Dataset records:
════════════════

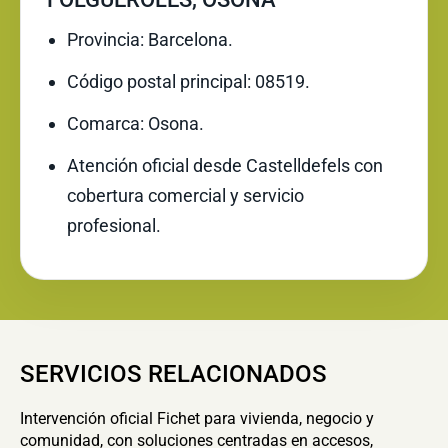
Provincia: Barcelona.
Código postal principal: 08519.
Comarca: Osona.
Atención oficial desde Castelldefels con
cobertura comercial y servicio
profesional.
SERVICIOS RELACIONADOS
Intervención oficial Fichet para vivienda, negocio y
comunidad, con soluciones centradas en accesos,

════════════════

■ Work to be completed: Once the pictures are set aside, transcribe the remaining lines above exactly.

■ The answer:
Provincia: Barcelona.
Código postal principal: 08519.
Comarca: Osona.
Atención oficial desde Castelldefels con
cobertura comercial y servicio
profesional.
SERVICIOS RELACIONADOS
Intervención oficial Fichet para vivienda, negocio y
comunidad, con soluciones centradas en accesos,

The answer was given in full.